• **Goal of the exercise**
Transcribe the records that follow in their entirety, omitting any pictures.
....
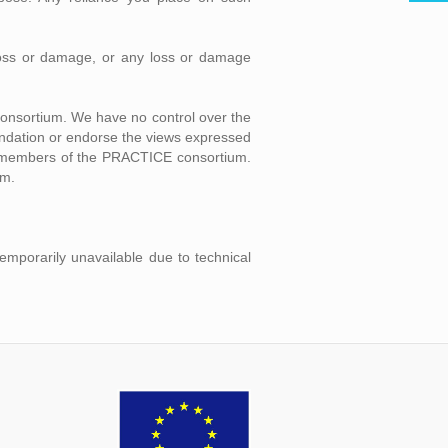
l loss or damage, or any loss or damage
consortium. We have no control over the
mendation or endorse the views expressed
ual members of the PRACTICE consortium.
um.
temporarily unavailable due to technical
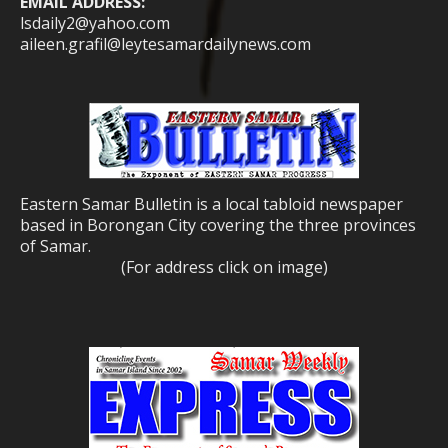
EMAIL ADDRESS:
lsdaily2@yahoo.com
aileen.grafil@leytesamardailynews.com
Eastern Samar Bulletin is a local tabloid newspaper
based in Borongan City covering the three provinces
of Samar.
(For address click on image)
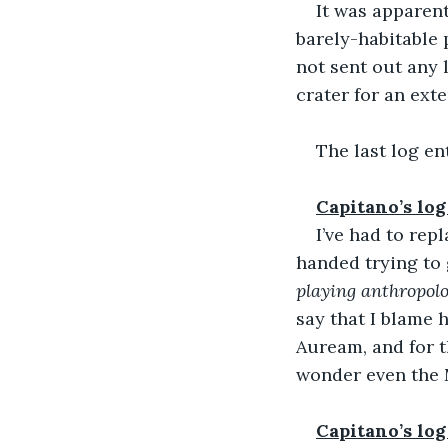
It was apparent
barely-habitable 
not sent out any 
crater for an ext
The last log ent
Capitano’s log
I’ve had to re
handed trying to 
playing anthropolo
say that I blame h
Auream, and for t
wonder even the 
Capitano’s log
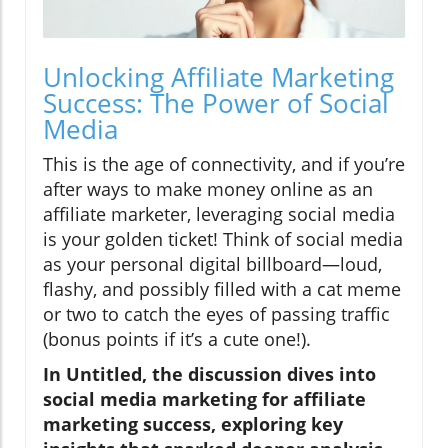
Unlocking Affiliate Marketing
Success: The Power of Social
Media
This is the age of connectivity, and if you’re
after ways to make money online as an
affiliate marketer, leveraging social media
is your golden ticket! Think of social media
as your personal digital billboard—loud,
flashy, and possibly filled with a cat meme
or two to catch the eyes of passing traffic
(bonus points if it’s a cute one!).
In Untitled, the discussion dives into
social media marketing for affiliate
marketing success, exploring key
....
• **Result for this exercise**
l loss or damage, or any loss or damage
consortium. We have no control over the
mendation or endorse the views expressed
ual members of the PRACTICE consortium.
um.
temporarily unavailable due to technical
EMAIL ADDRESS:
lsdaily2@yahoo.com
aileen.grafil@leytesamardailynews.com
Eastern Samar Bulletin is a local tabloid newspaper
based in Borongan City covering the three provinces
of Samar.
(For address click on image)
It was apparent
barely-habitable 
not sent out any 
crater for an ext
The last log ent
Capitano’s log
I’ve had to re
handed trying to 
playing anthropolo
say that I blame h
Auream, and for t
wonder even the 
Capitano’s log
Unlocking Affiliate Marketing
Success: The Power of Social
Media
This is the age of connectivity, and if you’re
after ways to make money online as an
affiliate marketer, leveraging social media
is your golden ticket! Think of social media
as your personal digital billboard—loud,
flashy, and possibly filled with a cat meme
or two to catch the eyes of passing traffic
(bonus points if it’s a cute one!).
In Untitled, the discussion dives into
social media marketing for affiliate
marketing success, exploring key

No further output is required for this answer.